Alice In Chains: Music Bank

IF EVER a Central Committee for Naming Things should be summoned into existence, I would like to nominate, for the chair, the inventor of the word “grunge”. Talk about hitting the proverbial nail bang on its bent and rusty head. How appetising, you’re bound to ask, can anything called “grunge” turn out to be? As tempting as a bowl of toasted gravel? Slightly less enticing than a walrus in a Wonderbra? Not quite as much fun sandpapering your piles? So it proved.

Grunge was a form of American rock music from the early ’90s which gave us Nirvana and migraines. A more turgid, joyless, whingeing cacophony it would be hard to imagine this side of Red Chinese Opera, and at least they dress up for that. Grunge deliberately looked and sounded as dingy, abrasive and piss-awful as its perpetrators – usually a clump of charmless, workshy muppets with a collective moniker like Pondweed or Slurry – could make it.

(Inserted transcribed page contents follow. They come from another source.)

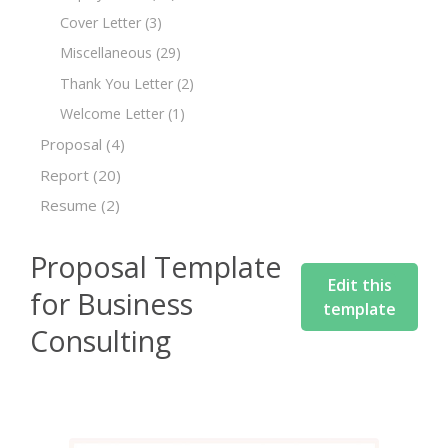
Cover Letter
(3)
Miscellaneous
(29)
Thank You Letter
(2)
Welcome Letter
(1)
Proposal
(4)
Report
(20)
Resume
(2)
Proposal Template
Edit this
for Business
template
Consulting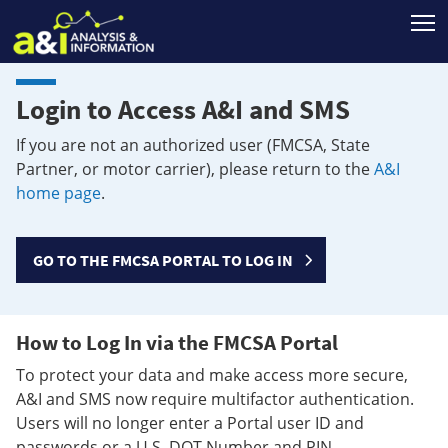
T
Login to Access A&I and SMS
If you are not an authorized user (FMCSA, State
Partner, or motor carrier), please return to the
A&I
home page
.
GO TO THE FMCSA PORTAL TO LOG IN
How to Log In via the FMCSA Portal
To protect your data and make access more secure,
A&I and SMS now require multifactor authentication.
Users will no longer enter a Portal user ID and
passwords or a U.S. DOT Number and PIN.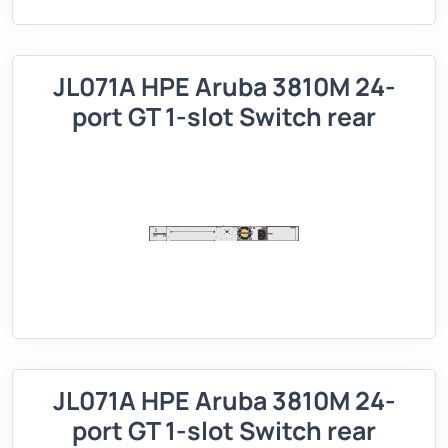
JL071A HPE Aruba 3810M 24-
port GT 1-slot Switch rear
JL071A HPE Aruba 3810M 24-
port GT 1-slot Switch rear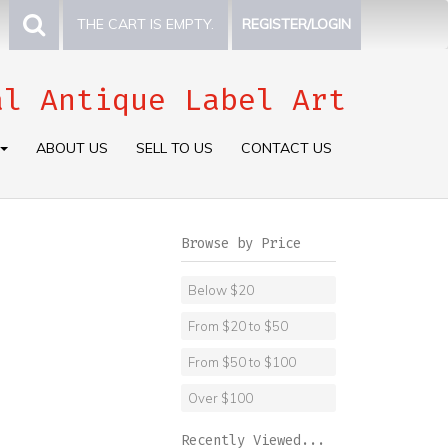
THE CART IS EMPTY.
REGISTER/LOGIN
al Antique Label Art
ABOUT US
SELL TO US
CONTACT US
Browse by Price
Below $20
From $20 to $50
From $50 to $100
Over $100
Recently Viewed...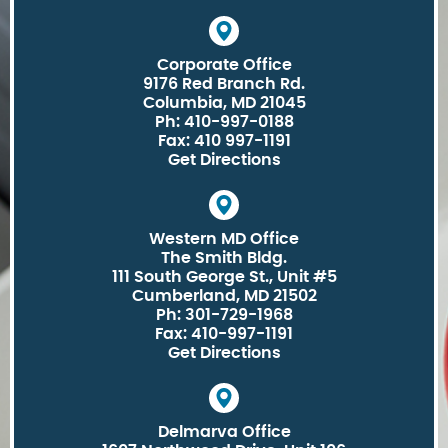
Corporate Office
9176 Red Branch Rd.
Columbia, MD 21045
Ph: 410-997-0188
Fax: 410 997-1191
Get Directions
Western MD Office
The Smith Bldg.
111 South George St., Unit #5
Cumberland, MD 21502
Ph: 301-729-1968
Fax: 410-997-1191
Get Directions
Delmarva Office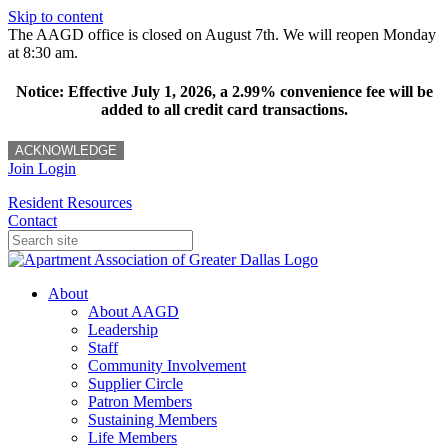
Skip to content
The AAGD office is closed on August 7th. We will reopen Monday
at 8:30 am.
Notice: Effective July 1, 2026, a 2.99% convenience fee will be
added to all credit card transactions.
ACKNOWLEDGE
Join
Login
Resident Resources
Contact
About
About AAGD
Leadership
Staff
Community Involvement
Supplier Circle
Patron Members
Sustaining Members
Life Members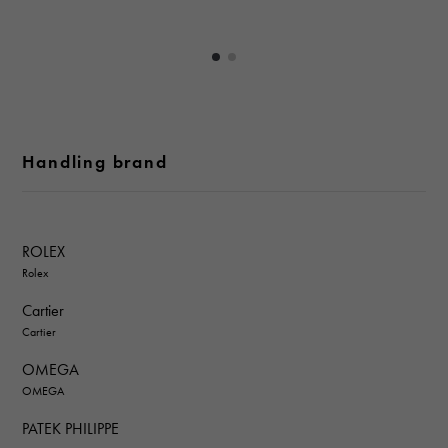
Handling brand
ROLEX
Rolex
Cartier
Cartier
OMEGA
OMEGA
PATEK PHILIPPE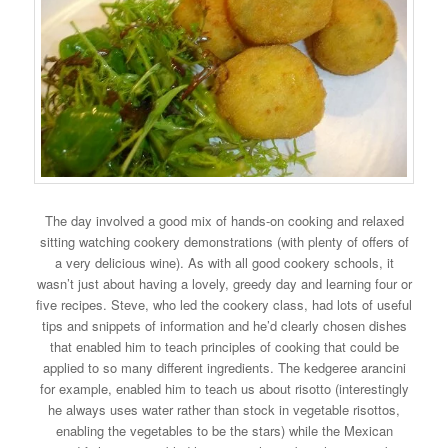
The day involved a good mix of hands-on cooking and relaxed
sitting watching cookery demonstrations (with plenty of offers of
a very delicious wine). As with all good cookery schools, it
wasn’t just about having a lovely, greedy day and learning four or
five recipes. Steve, who led the cookery class, had lots of useful
tips and snippets of information and he’d clearly chosen dishes
that enabled him to teach principles of cooking that could be
applied to so many different ingredients. The kedgeree arancini
for example, enabled him to teach us about risotto (interestingly
he always uses water rather than stock in vegetable risottos,
enabling the vegetables to be the stars) while the Mexican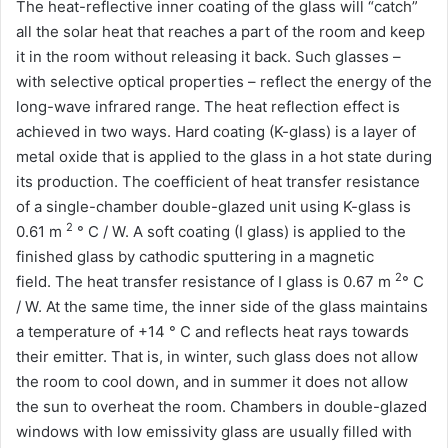
The heat-reflective inner coating of the glass will “catch”
all the solar heat that reaches a part of the room and keep
it in the room without releasing it back. Such glasses –
with selective optical properties – reflect the energy of the
long-wave infrared range. The heat reflection effect is
achieved in two ways. Hard coating (K-glass) is a layer of
metal oxide that is applied to the glass in a hot state during
its production. The coefficient of heat transfer resistance
of a single-chamber double-glazed unit using K-glass is
2
0.61 m
° С / W. A soft coating (I glass) is applied to the
finished glass by cathodic sputtering in a magnetic
2
field. The heat transfer resistance of I glass is 0.67 m
° С
/ W. At the same time, the inner side of the glass maintains
a temperature of +14 ° C and reflects heat rays towards
their emitter. That is, in winter, such glass does not allow
the room to cool down, and in summer it does not allow
the sun to overheat the room. Chambers in double-glazed
windows with low emissivity glass are usually filled with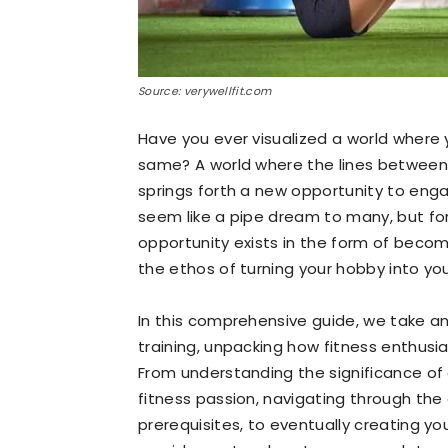
Source: verywellfit.com
Have you ever visualized a world where
same? A world where the lines between
springs forth a new opportunity to enga
seem like a pipe dream to many, but f
opportunity exists in the form of becom
the ethos of turning your hobby into your
In this comprehensive guide, we take an
training, unpacking how fitness enthusia
From understanding the significance of a
fitness passion, navigating through the
prerequisites, to eventually creating you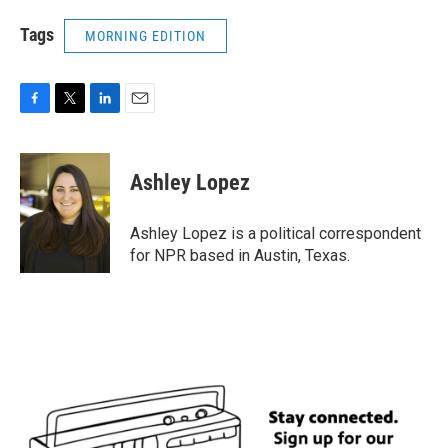
Tags
MORNING EDITION
F
T
L
E
a
w
i
m
c
i
n
a
e
t
k
i
Ashley Lopez
b
t
e
l
o
e
d
o
r
I
Ashley Lopez is a political correspondent
k
n
for NPR based in Austin, Texas.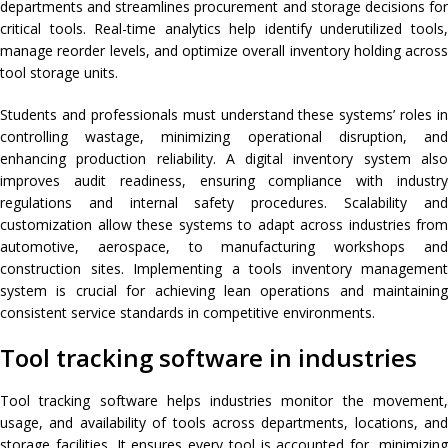
departments and streamlines procurement and storage decisions for
critical tools. Real-time analytics help identify underutilized tools,
manage reorder levels, and optimize overall inventory holding across
tool storage units.
Students and professionals must understand these systems’ roles in
controlling wastage, minimizing operational disruption, and
enhancing production reliability. A digital inventory system also
improves audit readiness, ensuring compliance with industry
regulations and internal safety procedures. Scalability and
customization allow these systems to adapt across industries from
automotive, aerospace, to manufacturing workshops and
construction sites. Implementing a tools inventory management
system is crucial for achieving lean operations and maintaining
consistent service standards in competitive environments.
Tool tracking software in industries
Tool tracking software helps industries monitor the movement,
usage, and availability of tools across departments, locations, and
storage facilities. It ensures every tool is accounted for, minimizing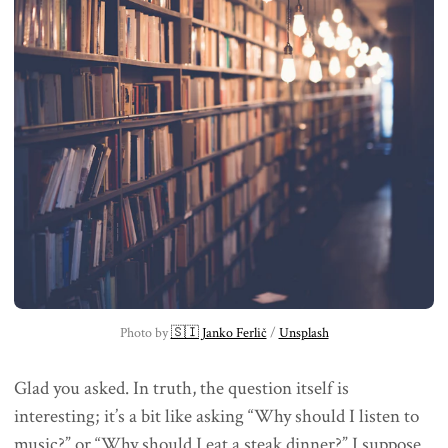
Photo by 
🇸🇮 Janko Ferlič
 / 
Unsplash
Glad you asked. In truth, the question itself is
interesting; it’s a bit like asking “Why should I listen to
music?” or “Why should I eat a steak dinner?” I suppose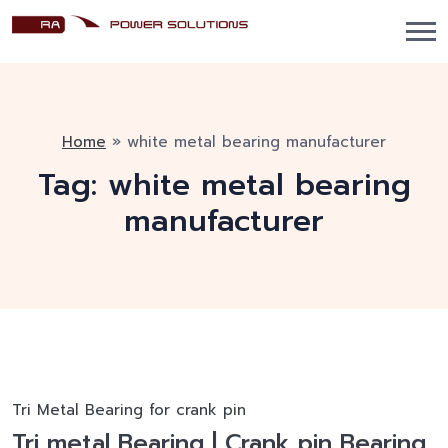
Home
»
white metal bearing manufacturer
Tag:
white metal bearing
manufacturer
Tri Metal Bearing for crank pin
Tri metal Bearing | Crank pin Bearing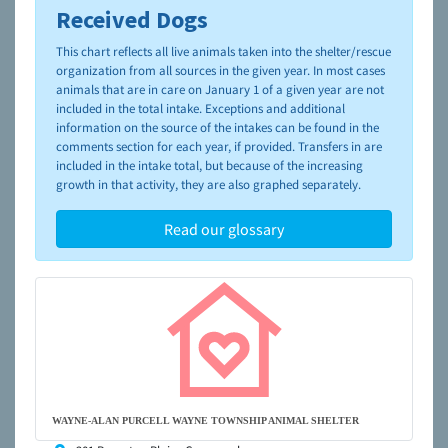
Received Dogs
To learn more about shelters and rescues and adoption,
please visit the
NAIA Dog Finder’s Guide
This chart reflects all live animals taken into the shelter/rescue
organization from all sources in the given year. In most cases
animals that are in care on January 1 of a given year are not
included in the total intake. Exceptions and additional
information on the source of the intakes can be found in the
comments section for each year, if provided. Transfers in are
included in the intake total, but because of the increasing
growth in that activity, they are also graphed separately.
Read our glossary
WAYNE-ALAN PURCELL WAYNE TOWNSHIP ANIMAL SHELTER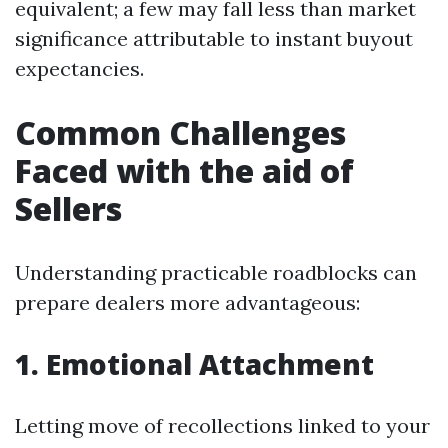
equivalent; a few may fall less than market
significance attributable to instant buyout
expectancies.
Common Challenges
Faced with the aid of
Sellers
Understanding practicable roadblocks can
prepare dealers more advantageous:
1. Emotional Attachment
Letting move of recollections linked to your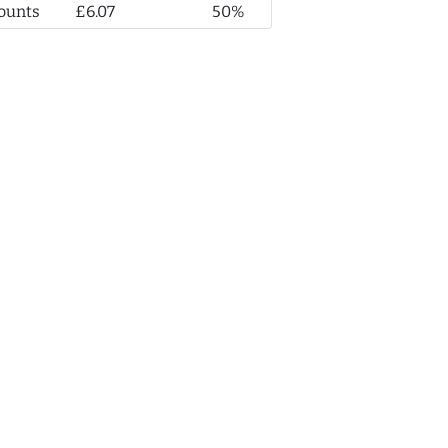
ounts
£6.07
50%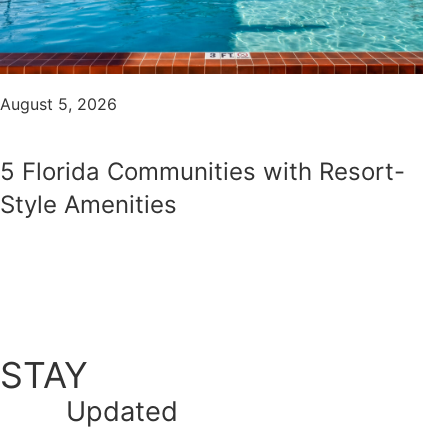
August 5, 2026
5 Florida Communities with Resort-
Style Amenities
STAY
Updated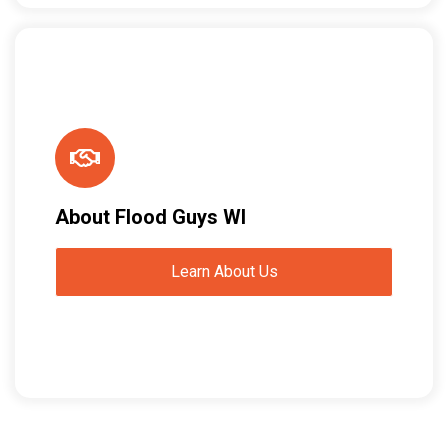
About Flood Guys WI
Learn About Us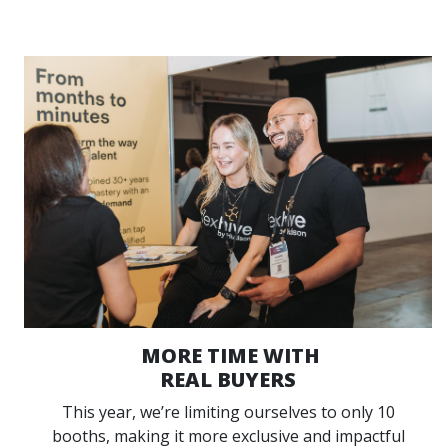
MORE TIME WITH
REAL BUYERS
This year, we’re limiting ourselves to only 10
booths, making it more exclusive and impactful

Kurt Cobain pretty much took grunge with him when he committed his conclusive act of nihilism five years ago (morbidly appropriate that grunge should have been whelped and abruptly terminated in the same setting – the garage.) And even then it seemed a safe bet that, out of the entire grunge scene, only his work would endure. Nirvana were the finest rock band of the ’90s; none of their contemporaries came close. With, arguably, one exception. And here it is.

Odds are you’ve never heard of Alice in Chains. Huge in the States, they never matched the impact in the UK of Pearl Jam, Soundgarden or even Mudhoney. But if Nirvana were the punk rock Beatles – and that was their avowed intention – then Alice In Chains were something even odder; a heavy metal Walker Brothers, almost. Not that they had any of the Walkers’ lugubrious elegance. Their songs, smothered in fearsome gloom, were hostile, despairing and rancid with self-pity. They also had a blinding way with a tune; a remarkable gift for harmony; and a sound which walloped from the speakers with force enough to make your eyeballs spin in their sockets. They really were very good.

They were, in addition, a miserable bunch of buggers, even by the prevailing standards of their wretched peers. A typical interview exchange would go like this:

“So your new album is about heroin addiction…”

“Hey! Fuck you! We don’t want to talk about that. It’s personal. Do we ask you how many times your girlfriend sucks your dick?”

“Well, if I’d just made an album about it, you’d be entitled to.”

“Fuck you! Eat a bowl of cum, motherfucker!”

The album in question was Dirt, their masterpiece, whose opening seconds were perhaps the most genuinely startling noise since the Sex Pistols, and which swiftly impressed itself as one of the rare worthwhile post-Velvets smack records. There are few things duller than junkies bleating about their habit, but Alice In Chains brought so much sound and fury and bleeding, uprooted viscera to the subject that they simply blew away any response less sturdy than awe.

Great as Dirt assuredly was, I still had my doubts as to whether Alice In Chains merited a box set. Not that merit and box sets are much associated nowadays. Anyone who manages to make it in to the studio for a couple of years without getting hit by a milk float is apparently entitled to a lavish multiple-CD retrospective. S Club 7: The Anthology, here we come. But listening to Music Bank, it’s striking how consistent Alice In Chains were. Even their early gropings towards the liquid lead sound perfected on Dirt have an embittered flair to them, and some – like ‘Queen Of The Rodeo’, the story of a shit-kicking redneck transvestite – are actually funny.

Clocking in at well over three hours of music, plus a CD Rom of bits and bobs, Music Bank could use a few laughs .This is not a box set in which to immerse yourself for any great length of time. Not if you don’t wish to surface with an overpowering urge to give someone, preferably singer Layne Staley, a good slapping. He doesn’t half go on, the whining git. But a random dip will often as not reveal something extraordinary. Proof, if it were needed, that talent and likeability are nodding acquaintances at best.